Physical Address
304 North Cardinal St.
Dorchester Center, MA 02124
The surgical management of abdominal aortic aneurysms was first pursued by direct aortic ligation as reported by Matas in 1923. Likewise, beginning in 1906, Halsted and Reid at the Johns Hopkins Hospital attempted to treat suprarenal aortic aneurysms in five patients by the placement of partially occlusive metal bands. Subsequent strategies included the induction of partial or complete thrombosis of aortic aneuryms by translumbar placement of intraluminal wires to increase wall thickness and reduce the risk of rupture. In 1949 Nissen wrapped Albert Einstein’s aortic aneurysm with cellophane, borrowing upon a technique described by Rea. Einstein eventually succumbed to rupture 6 years later. Complete resection of an abdominal aortic aneurysm and graft replacement was reported in 1951 by Dubost and colleagues, but this technique was often complicated by major bleeding from adherent nearby major venous structures. The modern technique of endoaneurysmorrhaphy with intraluminal graft placement was popularized by Creech in the 1960s and is the current approach for most aortic aneurysms, including juxtarenal abdominal aortic aneurysms (jAAAs) and suprarenal abdominal aortic aneurysms (sAAAs). The application of a left retroperitoneal approach to address extensive aneurysms of the abdominal aorta is credited to Williams.
The surgical repair of asymptomatic jAAAs and sAAAs carries a greater incidence of postoperative complications than the surgical repair of infrarenal aortic aneurysms. As a consequence, a 6-cm diameter is considered the threshold for repair of asymptomatic aneurysms. A slightly lower threshold (5.5 cm) may be considered for women, given a presumed increased risk for rupture. Symptomatic jAAAs and sAAAs should be repaired urgently.
Beta-blocker should be initiated before surgery with a target heart rate of less than 70 beats per minute.
Aspirin and statin therapy may reduce perioperative cardiovascular risk and should be maintained throughout the recovery period.
Thienopyridines should be halted 7 to 10 days before surgery because of risk of excessive bleeding, but should be resumed in the postoperative period if used as part of a dual antiplatelet regimen for patients who have received a drug-eluting coronary stent.
Double lumen endotracheal intubation is not necessary for left lung isolation for jAAA and sAAA repairs.
Intraoperative arterial line monitoring of blood pressure is recommended.
Intravenous access with large bore central lines should be established for rapid infusion, and pulmonary artery catheterization is mandatory for patients with cardiac dysfunction.
Intraoperative autotransfusion devices are preferred to return collected red blood cells from the aneurysmal sac and bleeding lumbar vessels.
Systemic normothermia should be maintained.
Perioperative prophylactic antibiotics should be given for 24 hours with intraoperative redosing for every 1500 mL blood loss.
Intraoperative hemorrhage from a proximal anastomosis constructed to inhospitable aortic tissue or an iatrogenic venous injury to an unrecognized retroaortic left renal vein
Precipitous hemodynamic changes during aortic clamping and reperfusion leading to myocardial injury and renal dysfunction
Visceral ischemia from embolization during dissection and clamping of the proximal aorta or due to unrecognized stenosis of the visceral vessels
Colonic ischemia from interruption of the inferior mesenteric artery or collateral blood supply from the pelvis
For a jAAA, a retroperitoneal or transperitoneal approach may be used.
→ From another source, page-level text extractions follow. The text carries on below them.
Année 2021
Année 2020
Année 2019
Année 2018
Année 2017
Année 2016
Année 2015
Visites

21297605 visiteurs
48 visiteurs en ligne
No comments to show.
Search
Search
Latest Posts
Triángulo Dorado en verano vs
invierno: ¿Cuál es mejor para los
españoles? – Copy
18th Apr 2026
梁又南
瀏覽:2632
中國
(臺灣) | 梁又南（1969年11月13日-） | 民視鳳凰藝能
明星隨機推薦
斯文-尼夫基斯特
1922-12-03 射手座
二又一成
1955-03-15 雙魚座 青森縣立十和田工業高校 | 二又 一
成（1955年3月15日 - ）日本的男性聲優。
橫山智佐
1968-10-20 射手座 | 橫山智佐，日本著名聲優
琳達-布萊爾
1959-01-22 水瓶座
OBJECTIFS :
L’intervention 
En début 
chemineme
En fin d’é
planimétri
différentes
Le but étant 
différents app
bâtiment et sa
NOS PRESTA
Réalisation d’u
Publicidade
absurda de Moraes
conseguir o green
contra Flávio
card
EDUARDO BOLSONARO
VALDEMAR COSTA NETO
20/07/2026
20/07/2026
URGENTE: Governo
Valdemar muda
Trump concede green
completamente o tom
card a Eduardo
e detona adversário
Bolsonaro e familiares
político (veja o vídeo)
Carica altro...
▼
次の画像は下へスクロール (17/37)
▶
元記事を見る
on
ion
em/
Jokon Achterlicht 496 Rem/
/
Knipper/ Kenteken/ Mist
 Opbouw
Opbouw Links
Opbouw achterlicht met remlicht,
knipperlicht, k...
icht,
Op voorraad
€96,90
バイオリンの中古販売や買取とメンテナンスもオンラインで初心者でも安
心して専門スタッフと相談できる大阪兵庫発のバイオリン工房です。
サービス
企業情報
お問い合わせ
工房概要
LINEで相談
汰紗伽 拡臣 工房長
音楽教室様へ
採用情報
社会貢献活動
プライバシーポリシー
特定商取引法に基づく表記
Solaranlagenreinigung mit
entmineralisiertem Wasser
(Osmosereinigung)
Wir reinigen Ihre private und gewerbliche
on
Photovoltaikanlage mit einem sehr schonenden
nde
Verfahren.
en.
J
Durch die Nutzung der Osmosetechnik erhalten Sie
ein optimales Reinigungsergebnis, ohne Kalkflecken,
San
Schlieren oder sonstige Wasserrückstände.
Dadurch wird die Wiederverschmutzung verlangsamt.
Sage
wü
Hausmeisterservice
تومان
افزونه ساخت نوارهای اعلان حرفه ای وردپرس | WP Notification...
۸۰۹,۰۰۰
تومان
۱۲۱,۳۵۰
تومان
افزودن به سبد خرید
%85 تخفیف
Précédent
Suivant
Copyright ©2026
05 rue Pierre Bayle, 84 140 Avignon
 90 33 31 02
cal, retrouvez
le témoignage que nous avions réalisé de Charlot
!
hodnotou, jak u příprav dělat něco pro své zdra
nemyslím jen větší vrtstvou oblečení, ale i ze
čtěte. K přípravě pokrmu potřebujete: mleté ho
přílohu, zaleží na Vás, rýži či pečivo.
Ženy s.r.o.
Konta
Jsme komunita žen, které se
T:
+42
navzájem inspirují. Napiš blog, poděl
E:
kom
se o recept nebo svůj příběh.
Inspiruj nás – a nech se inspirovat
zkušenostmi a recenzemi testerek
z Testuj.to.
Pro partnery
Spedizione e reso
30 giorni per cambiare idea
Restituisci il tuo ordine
Randomized trials have not demonstrated major differences in outcomes for either approach. In general, a transperitoneal approach affords rapid access to the abdomen and ease of bilateral iliac exposure when large iliac aneurysms are present, but upper abdominal organs limits access to the visceral segment of the abdominal aorta. The left renal vein may be divided to facilitate suprarenal aortic clamping during a transperitoneal approach, but left renal dysfunction may ensue. The left retroperitoneal approach facilitates exposure of the upper abdominal aorta for cross clamping at or above the superior mesenteric artery or celiac axis—a strong advantage in a sAAA—but limits access to the right iliac artery and may require intraluminal right iliac control ( Box 24-1 ).
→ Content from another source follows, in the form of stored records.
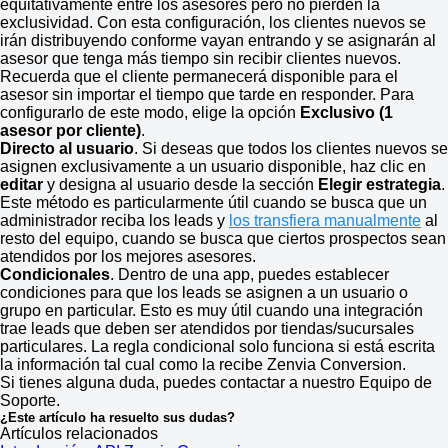
equitativamente entre los asesores pero no pierden la
exclusividad. Con esta configuración, los clientes nuevos se
irán distribuyendo conforme vayan entrando y se asignarán al
asesor que tenga más tiempo sin recibir clientes nuevos.
Recuerda que el cliente permanecerá disponible para el
asesor sin importar el tiempo que tarde en responder. Para
configurarlo de este modo, elige la opción
Exclusivo (1
asesor por cliente)
.
Directo al usuario
. Si deseas que todos los clientes nuevos se
asignen exclusivamente a un usuario disponible, haz clic en
editar
y designa al usuario desde la sección
Elegir estrategia
.
Este método es particularmente útil cuando se busca que un
administrador reciba los leads y
los transfiera manualmente
al
resto del equipo, cuando se busca que ciertos prospectos sean
atendidos por los mejores asesores.
Condicionales
. Dentro de una app, puedes establecer
condiciones para que los leads se asignen a un usuario o
grupo en particular. Esto es muy útil cuando una integración
trae leads que deben ser atendidos por tiendas/sucursales
particulares. La regla condicional solo funciona si está escrita
la información tal cual como la recibe Zenvia Conversion.
Si tienes alguna duda, puedes contactar a nuestro Equipo de
Soporte.
¿Este artículo ha resuelto sus dudas?
Artículos relacionados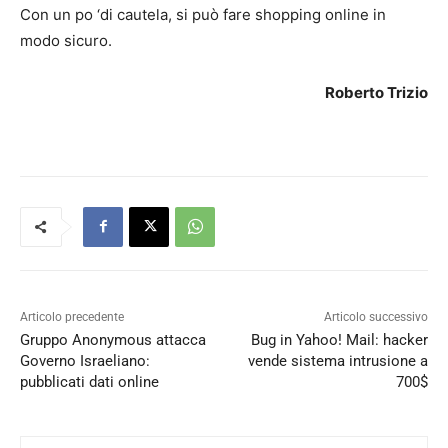
Con un po ‘di cautela, si può fare shopping online in
modo sicuro.
Roberto Trizio
Articolo precedente
Articolo successivo
Gruppo Anonymous attacca
Bug in Yahoo! Mail: hacker
Governo Israeliano:
vende sistema intrusione a
pubblicati dati online
700$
“Hostile” abdomen secondary to multiple prior transperitoneal operations or presence of a stoma
Inflammatory aortic aneurysm
Horseshoe kidney
Need for suprarenal endarterectomy
Preoperative computed tomography (CT) imaging is mandatory to determine the level of proximal aortic control. Features that suggest an appropriate clamp site include lack of significant calcification or mural thrombus, along with a normal aortic diameter. A jAAA implies the aneurysm extends to the lowest renal artery, necessitating aortic clamping above the renal arteries so that an anastomosis can be performed across the lower border of the renal arteries. In practice, a clamp may be placed across the jAAA neck if not overly burdened by atheroma, mural thrombus, or calcification to allow the surgeon to open the jAAA, evacuate the blood and mural thrombus, control lumbar vessels, with subsequent placement of the clamp above the renal arteries when performing the anastomosis. If feasible, such a strategy significantly reduces the period of renal ischemia.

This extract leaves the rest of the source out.